Si ce n'est pas le cas, on doit, au réveil, toujours réagir contre cette tendance à l'obscurcissement et ne pas permettre à l'effet des nuits lourdes de s'accumuler. Ceci nécessite toujours un effort et une discipline soutenus. Il faut du temps, beaucoup de temps. Il n'est pas bon de se refuser à l'effort parce que l'on obtient pas de résultats immédiats. Durant la nuit, la conscience descend presque toujours en dessous du niveau obtenu par la pratique yoguique, à moins d'avoir durant le sommeil des expériences spéciales qui élèvent ou que la conscience yoguique acquise soit assez forte dans le physique même pour contrecarrer l'action de l'inertie subconsciente. Dans le sommeil ordinaire, la conscience dans le corps est celle du physique subconscient, qui est une conscience diminuée. Le reste de l'être se retire en arrière et une partie de sa conscience s'en va dans l'arrière plan, d'autres régions, et a des expériences qui se traduisent dans des rêves. Si vous allez à de très mauvais endroits, ce n'est pas nécessairement le signe qu'il y a quelque chose de mauvais en vous. Cela veut dire que vous allez dans le monde vital, comme tout le monde le fait ; or le monde vital est plein d'endroits et d'expériences semblables. Ce que vous avez à faire n'est pas tant d'éviter tout à fait d'y aller, car on ne peut pas complètement éviter d'y aller, mais d'y aller avec une pleine protection. C'est une des raisons pour lesquelles vous devriez vous souvenir de la Mère et vous ouvrir à la force avant de vous endormir. |
Vous ne devriez pas vous laisser troubler par la multitude des rêves du vital ou du subconscient ; car la plus grande part de l'expérience du rêve vient de ces deux endroits. Mais aspirez à être délivré de ces choses et des activités qu'elles révèlent, à être conscient et à rejeter tout ce qui n'est pas la vérité divine ; plus à l'état de veille vous obtiendrez cette vérité, plus ce tissu de rêves inférieurs s'éclaircira. Tâcher de rester éveillé la nuit n'est pas une bonne méthode ; la suppression du sommeil dont on a besoin rend le corps tâmasique et incapable de la concentration nécessaire pendant les heures de veille. La vraie manière est de transformer le sommeil, non de le supprimer. Le sommeil devenu de plus en plus conscient, se transforme en un mode interne de conscience dans lequel la pratique peut continuer aussi bien qu'à l'état de veille, et l'on devient capable en même temps d'entrer dans des plans de conscience autres que le physique et de disposer d'un immense champ d'expériences informatrices et utilisables. La nuit peut être utilisée pour une action supérieure,
pourvue que le corps ait le repos dont il a besoin ; car le but du sommeil
est le repos du corps et le renouvellement de la force vitale physique.

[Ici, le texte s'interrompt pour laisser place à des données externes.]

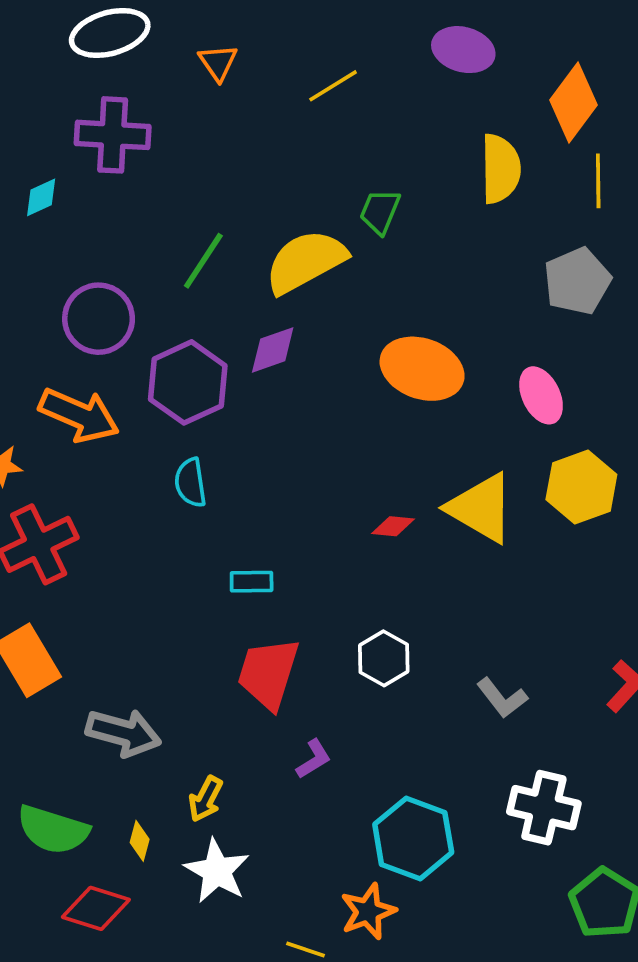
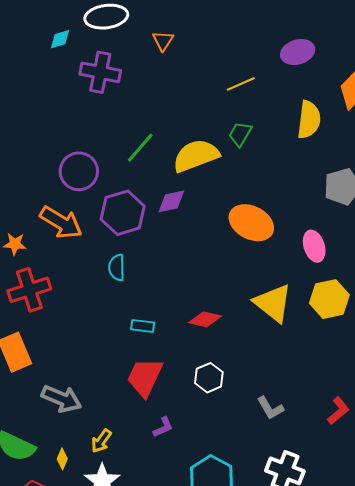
purple ellipse: (463, 50) -> (298, 52), turned -40
yellow line: (333, 86) -> (241, 84), moved
cyan diamond: (41, 197) -> (60, 39), moved
red diamond: (393, 526) -> (205, 319), moved, size x1.4

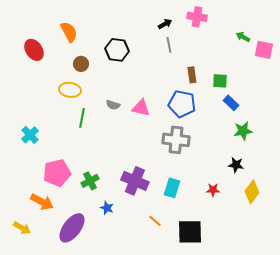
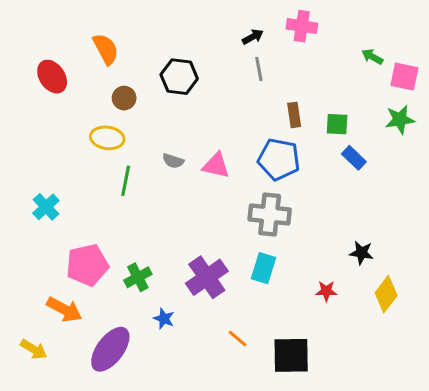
green star: (243, 131) -> (400, 119), moved
purple cross: (135, 181) -> (207, 277), turned 32
cyan rectangle: (172, 188) -> (263, 268), moved

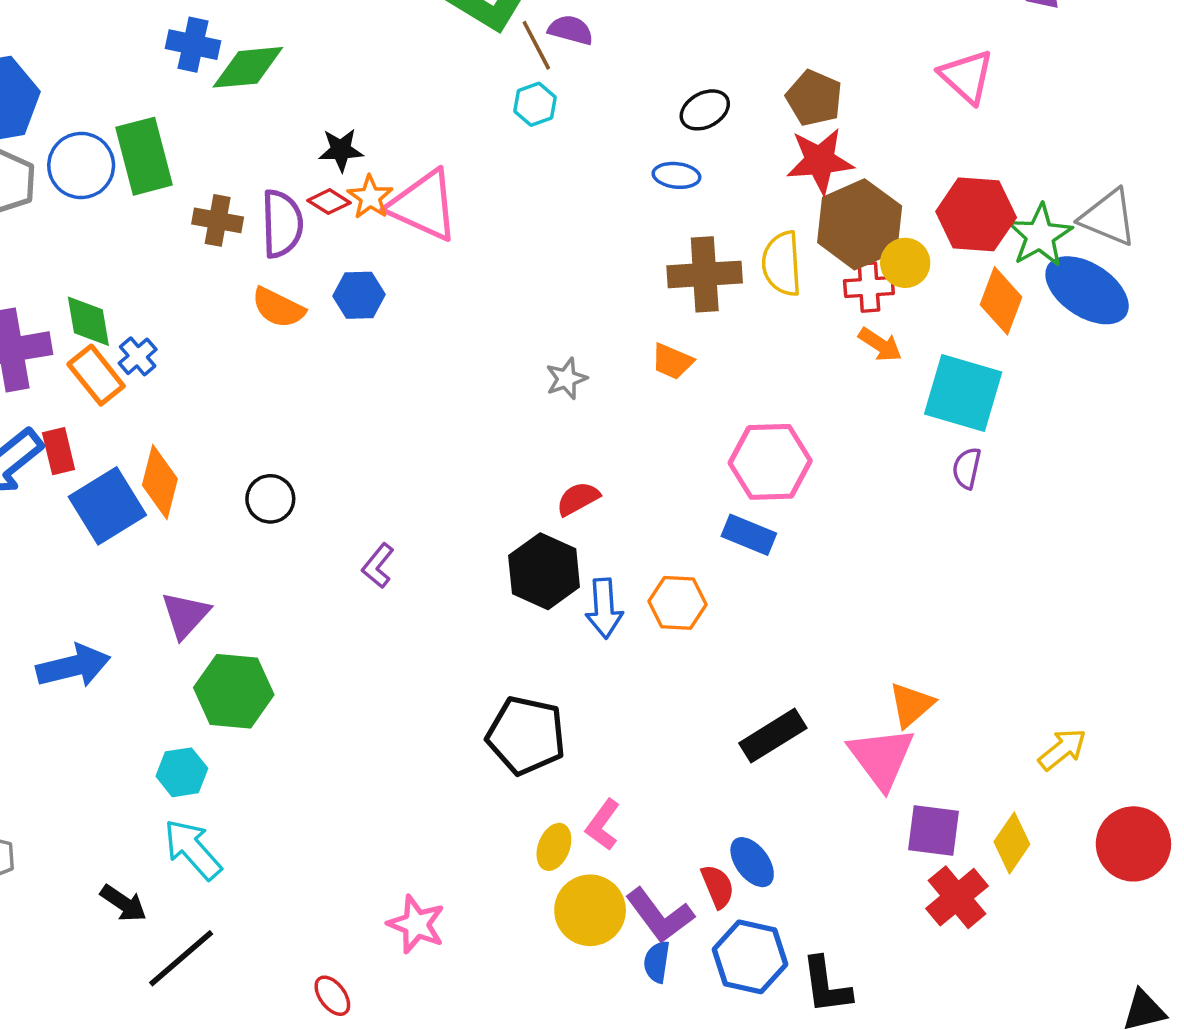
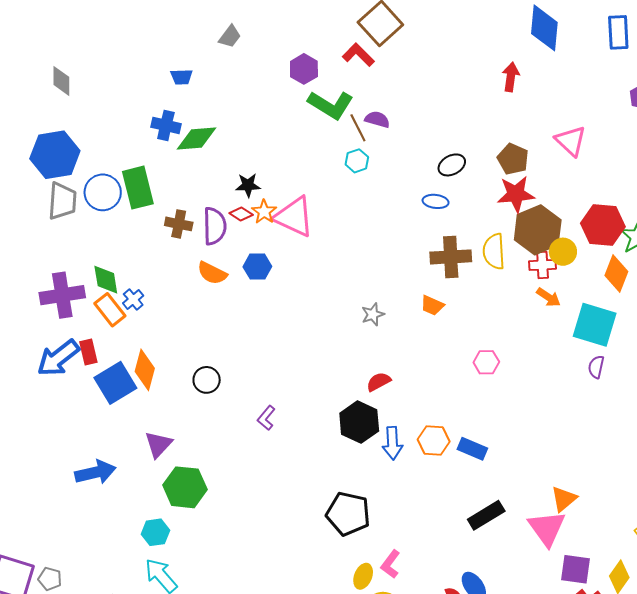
pink triangle: (967, 76) -> (571, 141), moved
pink hexagon: (770, 462) -> (486, 362), size x0.6
blue rectangle: (749, 535) -> (472, 449), moved

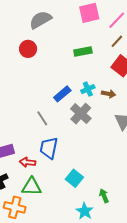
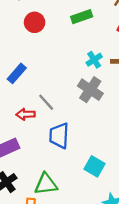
red circle: (28, 49) -> (35, 22), moved
blue rectangle: (62, 94) -> (17, 73), moved
red arrow: (28, 162) -> (26, 114), moved

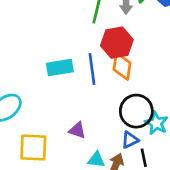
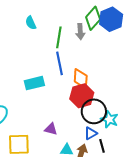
red hexagon: (117, 43) -> (82, 96), moved
blue line: (92, 69) -> (59, 63), moved

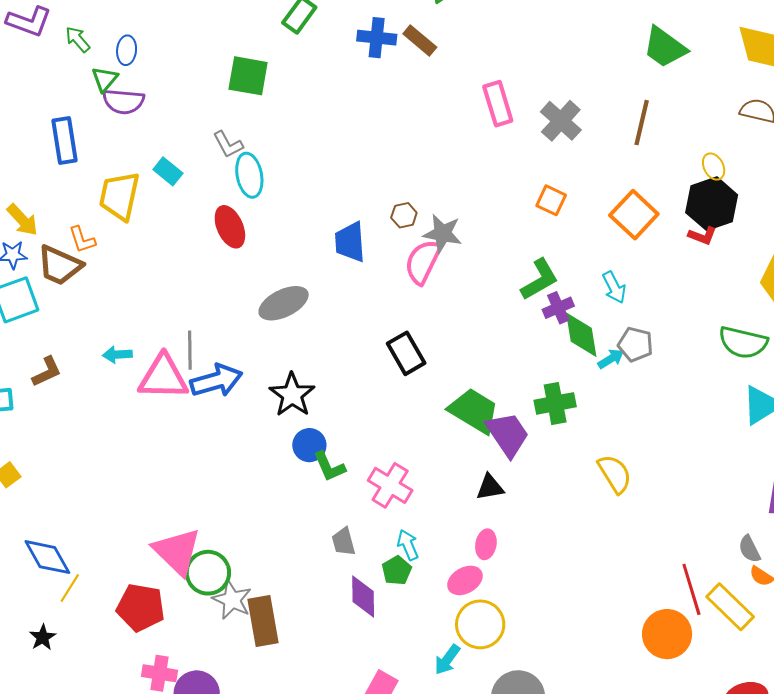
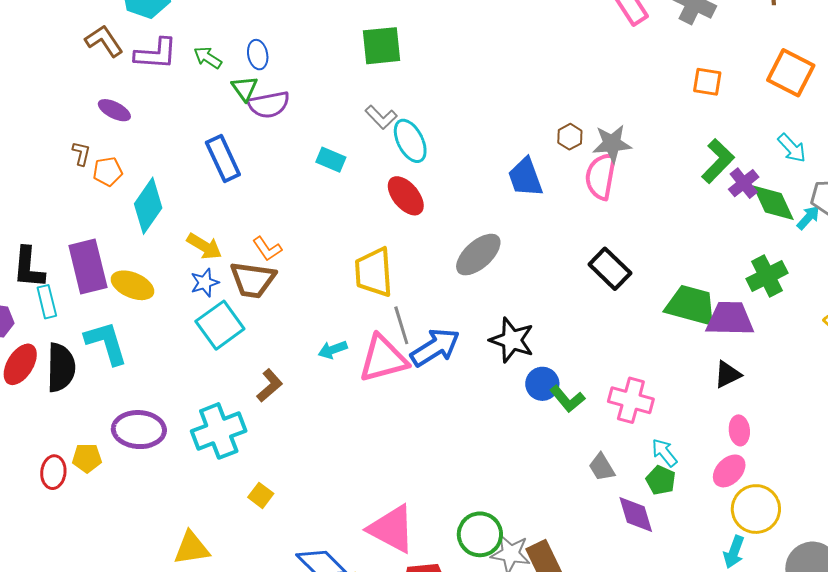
yellow trapezoid: (119, 196) -> (374, 272), moved
purple trapezoid: (508, 434) -> (730, 319), turned -39
pink triangle: (177, 552) -> (392, 529), moved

C'est une erreur de priver le corps de nourriture et de
sommeil, comme certains peuvent le faire par suite d'une idée ou d'une
impulsion ascétique.
On doit donner au corps ce dont il a besoin. Une nourriture
modérée (prise sans gourmandise, ni attachement), un sommeil suffisant,
mais non d'un genre lourd et tâmasique, telle devrait être la règle.